Der Schwanenritter war der polnische Tenor Piotr Beczała, der in München seine erste nicht-italienische Oper sang und wohl als Einziger hervorsticht, dessen Wagner, tadellos vorgetragen und gesungen, übermäßig italienisch klingt. Ihm gegenüber hatte die Amerikanerin Rachel Willis-Sørensen häufig Mühe, ihre Stimme zu kontrollieren. Ihre hohen Töne waren zwar gut projiziert, ihre Phrasierung jedoch übermäßig ungleichmäßig, und ihre deutsche Aussprache war eindeutig verbesserungswürdig. Unvorteilhafte Kostüme und die Schwierigkeiten, sich auf einer Bühne voller Fallen zurechtzufinden, trugen ebenfalls nicht dazu bei, dass sie sich zu keinem Zeitpunkt wohl fühlte. Das Duo Ortrud und Friedrich hingegen konnte mit Anja Kampe und Wolfgang Koch zwei Spitzenkräfte vorweisen, zwei etablierte Wagnerianer mit einer langen Erfolgsliste, die perfekte Stimmen für ihre beiden Rollen besaßen (der bayerische Bassbariton zeigte bereits Abnutzungserscheinungen) und, nicht weniger wichtig, zwei Schauspieler, die die Bühne mit ihren Gesten (selbst wenn sie nicht sangen) und ihrer reichen Körpersprache füllten. Ihr Duett im zweiten Akt war ein Musterbeispiel an Tugend und vielleicht die gelungenste Passage der Aufführung.

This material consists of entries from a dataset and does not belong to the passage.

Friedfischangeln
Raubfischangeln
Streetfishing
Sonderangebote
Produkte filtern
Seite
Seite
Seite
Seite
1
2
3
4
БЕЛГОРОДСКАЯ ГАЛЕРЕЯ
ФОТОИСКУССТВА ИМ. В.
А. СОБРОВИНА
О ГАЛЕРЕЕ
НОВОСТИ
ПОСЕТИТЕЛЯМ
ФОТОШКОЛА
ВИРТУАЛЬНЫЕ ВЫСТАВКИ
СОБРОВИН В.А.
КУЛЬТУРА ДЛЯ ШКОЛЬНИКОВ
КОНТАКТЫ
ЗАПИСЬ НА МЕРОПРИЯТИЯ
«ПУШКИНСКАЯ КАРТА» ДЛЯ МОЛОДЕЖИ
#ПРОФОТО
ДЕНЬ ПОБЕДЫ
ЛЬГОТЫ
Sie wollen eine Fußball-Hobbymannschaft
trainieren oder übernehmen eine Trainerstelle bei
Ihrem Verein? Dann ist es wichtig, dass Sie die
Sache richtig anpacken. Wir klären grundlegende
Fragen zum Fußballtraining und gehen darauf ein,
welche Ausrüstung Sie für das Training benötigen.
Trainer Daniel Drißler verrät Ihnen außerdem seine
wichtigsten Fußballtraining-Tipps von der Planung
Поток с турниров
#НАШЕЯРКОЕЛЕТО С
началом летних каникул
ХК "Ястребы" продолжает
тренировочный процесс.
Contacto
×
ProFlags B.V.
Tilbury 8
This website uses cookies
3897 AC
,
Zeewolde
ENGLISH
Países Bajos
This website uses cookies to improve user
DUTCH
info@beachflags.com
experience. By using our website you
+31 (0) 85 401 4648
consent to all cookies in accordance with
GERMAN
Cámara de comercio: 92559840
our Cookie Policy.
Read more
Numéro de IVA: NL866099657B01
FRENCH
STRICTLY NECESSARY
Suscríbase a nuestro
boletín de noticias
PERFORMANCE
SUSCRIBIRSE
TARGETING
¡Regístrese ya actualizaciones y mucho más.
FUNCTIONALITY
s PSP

René Pape, ein weiterer berühmter Wagnerianer, verlieh seinem König Heinrich Adel und Weisheit und zeigte eine stimmliche Qualität, die der jüngeren Zeit weit überlegen war. Der lang anhaltende Schlussapplaus wurde von allen fast gleichmäßig gesungen, wobei der größte Donner des Abends, wie so oft im Nationaltheater, dem Hausorchester vorbehalten war, dessen Wagner-Kompetenz, insbesondere unter einem so erfahrenen Dirigenten wie Sebastian Weigle, stets in grandiosen Interpretationen von Wagners extrem anspruchsvollen Orchesterpartien mündet, darunter in diesem Fall auch der antiphonale Ansatz der im Saal verteilten Trompetenfanfaren. Es waren mehr als fünf Stunden mit inszenatorisch weitgehend vergessenswerten Aufführungen, aber mit zahlreichen spannungsgeladenen Momenten im Musical. Die „Stadt Richard Wagners“ wird es, egal wer dagegen ist, und ohne dass es nörgelnde und verlogene Anwälte bräuchte, noch viele Jahre bleiben.